(SOURCE DATA begins)

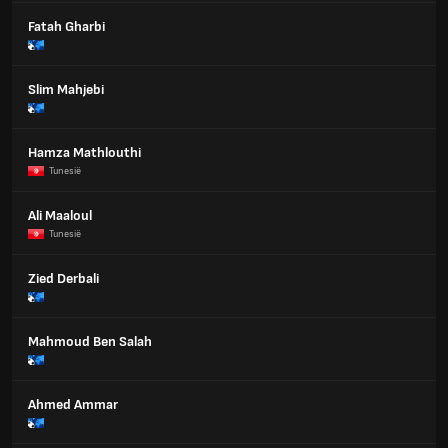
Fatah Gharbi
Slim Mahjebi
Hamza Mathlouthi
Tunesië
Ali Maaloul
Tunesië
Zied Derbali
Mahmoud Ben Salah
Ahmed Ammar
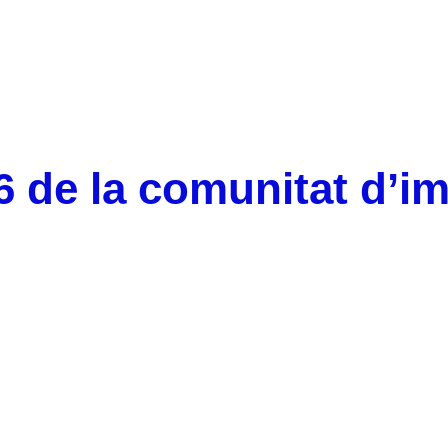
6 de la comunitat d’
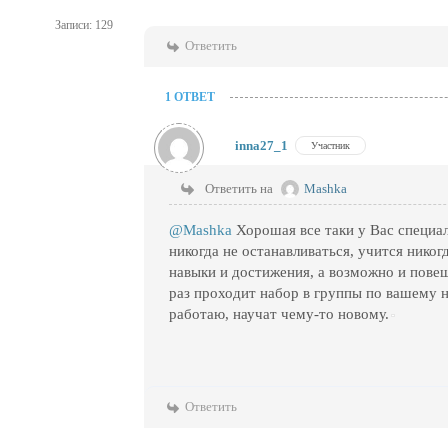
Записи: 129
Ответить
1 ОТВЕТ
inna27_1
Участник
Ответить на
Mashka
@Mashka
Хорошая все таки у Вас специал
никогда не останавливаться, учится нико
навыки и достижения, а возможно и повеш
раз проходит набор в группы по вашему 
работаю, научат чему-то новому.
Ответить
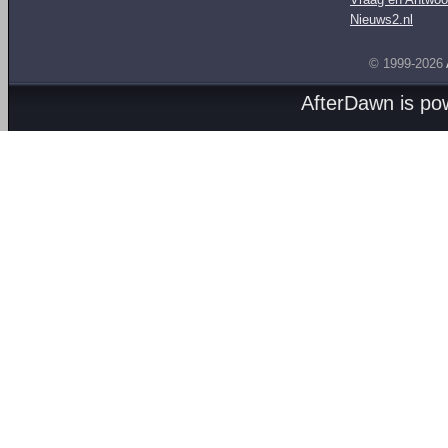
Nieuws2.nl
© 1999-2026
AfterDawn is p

(SOURCE DATA ends)
(SOURCE DATA begins)

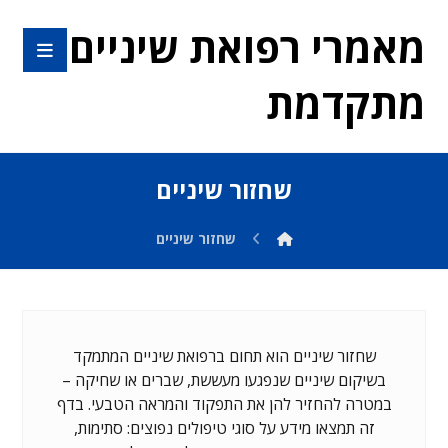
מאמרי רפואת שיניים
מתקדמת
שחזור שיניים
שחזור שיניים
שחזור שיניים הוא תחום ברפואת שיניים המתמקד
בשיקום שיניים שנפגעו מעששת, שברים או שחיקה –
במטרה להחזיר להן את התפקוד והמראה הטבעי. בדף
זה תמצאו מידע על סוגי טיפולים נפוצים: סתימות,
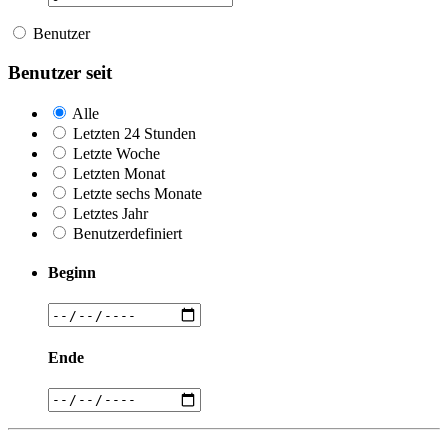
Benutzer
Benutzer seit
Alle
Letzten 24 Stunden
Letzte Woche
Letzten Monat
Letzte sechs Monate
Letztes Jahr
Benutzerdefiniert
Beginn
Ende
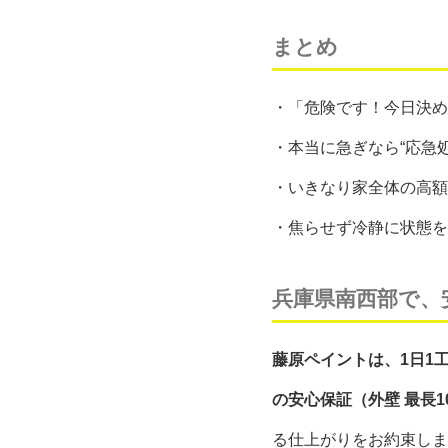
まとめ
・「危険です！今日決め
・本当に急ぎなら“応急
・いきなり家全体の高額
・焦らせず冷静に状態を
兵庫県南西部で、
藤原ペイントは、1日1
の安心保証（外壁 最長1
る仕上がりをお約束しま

(SOURCE DATA ends)

• ABOUT THIS EXERCISE:
Print the line above containing "בשיקום שיניים שנפגעו מעששת, שברים או שחיקה –", the line containing "る仕上がりをお約束しま", and everything between them, exactly as written. Pictures stay out.

• ANSWER SECTION:
בשיקום שיניים שנפגעו מעששת, שברים או שחיקה –
במטרה להחזיר להן את התפקוד והמראה הטבעי. בדף
זה תמצאו מידע על סוגי טיפולים נפוצים: סתימות,
Benutzer
Benutzer seit
Alle
Letzten 24 Stunden
Letzte Woche
Letzten Monat
Letzte sechs Monate
Letztes Jahr
Benutzerdefiniert
Beginn
Ende
まとめ
・「危険です！今日決め
・本当に急ぎなら“応急
・いきなり家全体の高額
・焦らせず冷静に状態を
兵庫県南西部で、
藤原ペイントは、1日1
の安心保証（外壁 最長1
る仕上がりをお約束しま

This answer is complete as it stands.